SALE: Dans le monde, c’est l’interprétation de la conjuration donnée par Hitler qui a été diffusée. Le New York Times, a commenté cet attentat en disant qu’il «faisait plus penser à l’atmosphère obscure d’un monde de criminels» qu’à ce que l’on pouvait attendre d’«un corps normal d’officiers dans un État civil», et il se scandalisait du fait que, pendant un an, ces officiers eussent tramé un complot «contre le commandant suprême des forces armées», en recourant, entre autres, «à la bombe, arme typique des malfaiteurs». Un autre journal important des États-Unis, The Herald Tribune, commentait ainsi l’événement: «En général, il ne déplaira pas aux Américains que la bombe ait épargné Hitler et que celui-ci se délivre désormais de ses généraux. Par ailleurs, les Américains n’ont rien à voir avec les aristocrates, en particulier avec ceux qui mettent en honneur les coups de poignard». Winston Churchill, dans un message envoyé à la Chambre des Communes le 2 août 1944 parlait de l’épisode comme «d’une lutte de pouvoir entre généraux du Troisième Reich ».
Le père Alfred Delp, l’un des pères jésuites qui a adhéré au cercle de Kreisau et qui a été tué après l’attentat manqué contre le Führer

Le père Alfred Delp, l’un des pères jésuites qui a adhéré au cercle de Kreisau et qui a été tué après l’attentat manqué contre le Führer

Les Alliés à l’époque étaient déjà au courant de la solution finale contre les juifs…
SALE: Oui, depuis plus d’un an… Mais je crois que nous sommes là face à un nouvel aveuglement né du nationalisme exaspéré et de la sous-évaluation de l’événement…
Quelle a été la répression qui a suivi l’attentat?
SALE: La Gestapo a rapidement découvert qu’il ne s’agissait pas d’une poignée de conjurés. Des milliers de personnes ont été arrêtées, dont beaucoup ont été tuées. Il y avait parmi elles beaucoup de catholiques. L’archevêque de Fribourg, Mgr Konrad Grober, dans une note envoyée ces jours-là au nonce apostolique de Berlin, parle d’une cinquantaine d’arrestations dans sa seule ville, et il précise qu’il s’agit de «personnalités connues de [l’archevêque] comme du Saint Père»…
Vous écrivez qu’après le 20 juillet la répression contre les catholiques s’est durcie.
SALE: Il ne faut pas croire qu’il n’y ait pas eu de persécution auparavant.

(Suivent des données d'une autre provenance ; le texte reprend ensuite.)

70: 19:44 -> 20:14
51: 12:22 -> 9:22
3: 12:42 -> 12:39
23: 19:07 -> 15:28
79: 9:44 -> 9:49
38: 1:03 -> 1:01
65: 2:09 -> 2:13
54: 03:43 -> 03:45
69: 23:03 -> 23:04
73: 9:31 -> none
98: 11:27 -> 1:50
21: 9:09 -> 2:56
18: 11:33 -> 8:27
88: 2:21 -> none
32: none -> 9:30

Le père Delp écrivait dans une note conservée dans les archives de l’OSS (Service secret anglo-américain) qu’à partir de 1940 il a été imposé aux jésuites de porter sur eux le sigle “nzv”, non fiable comme les juifs. Et qu’en 1942, ils ont commencé à être envoyés dans les camps de concentration. Mais, après le 20 juillet, la volonté d’en finir avec l’Église est devenue plus forte. Le nombre des religieux et des prêtres qui ont cënnu les camps de concentration est très élevé. Un fait ignoré de la presse officielle. J’ai appris, grâce à des documents inédits, que lorsque les Américains ont libéré Dachau, ils ont trouvé trois cent vingt-six prêtres catholiques…
Si le coup d’État avait réussi, la guerre aurait peut-être cessé plus tôt…

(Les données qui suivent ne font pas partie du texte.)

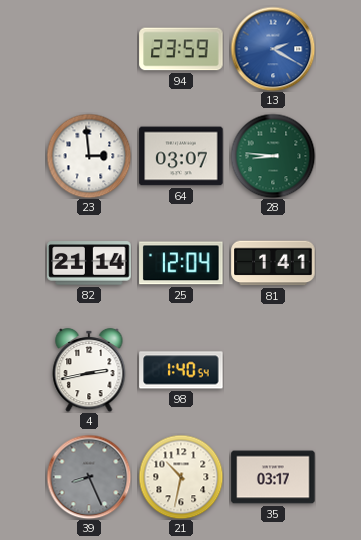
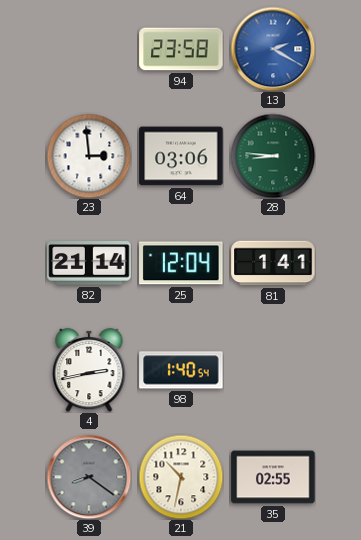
94: 23:59 -> 23:58
64: 03:07 -> 03:06
39: 8:26 -> 8:21
35: 03:17 -> 02:55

SALE: Oui et des centaines de milliers de vies humaines auraient été épargnées. Ce n’est qu’à partir de 1944 que l’Allemagne a commencé à subir le pilonnage des forces anglo-américanes. Nous n’aurions peut-être pas connu la dévastation de Dresde et les tempêtes de feu qui ont décimé la population allemande. Et la vie de beaucoup de soldats alliés et russes qui ont continué à mourir sur les divers fronts de la guerre, aurait aussi été épargnée… Sans parler des chambres à gaz qui ont continué à accomplir leur horrible tâche jusqu’à la fin de la guerre.

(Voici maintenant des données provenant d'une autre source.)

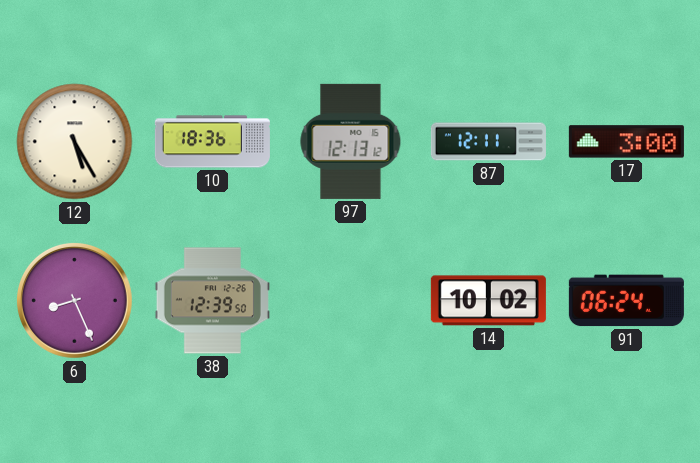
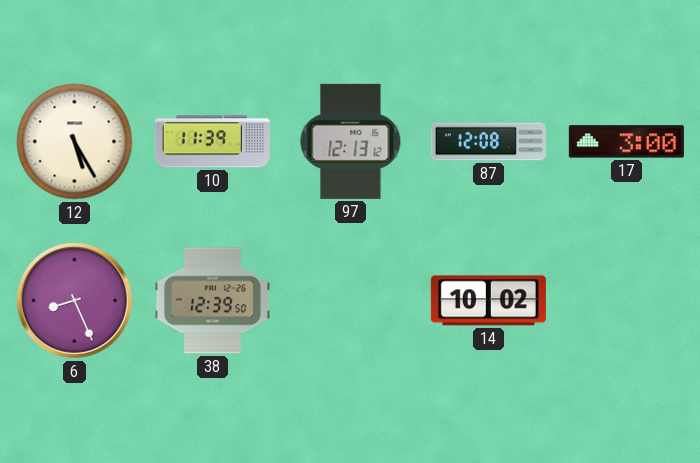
10: 18:36 -> 11:39
87: 12:11 -> 12:08
91: 06:24 -> none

Pourquoi les événements du 20 juillet ont-ils été oubliés pendant si longtemps?
SALE: Après la guerre, l’interprétation qui voyait dans les événements du 20 juillet le fruit de la conjuration d’un petit groupe d’officiers ambitieux convenait aux Alliés. Et cela, parce qu’elle servait à soutenir la thèse (qui était surtout celle de la propagande nazie) que, durant le nazisme, il n’y avait eu en Allemagne aucune forme de résistance ni d’opposition au régime. Ce qui permettait de considérer tous les Allemands comme des nazis et donc de les traiter comme tels. Une erreur, que l’histoire a finalement rectifiée.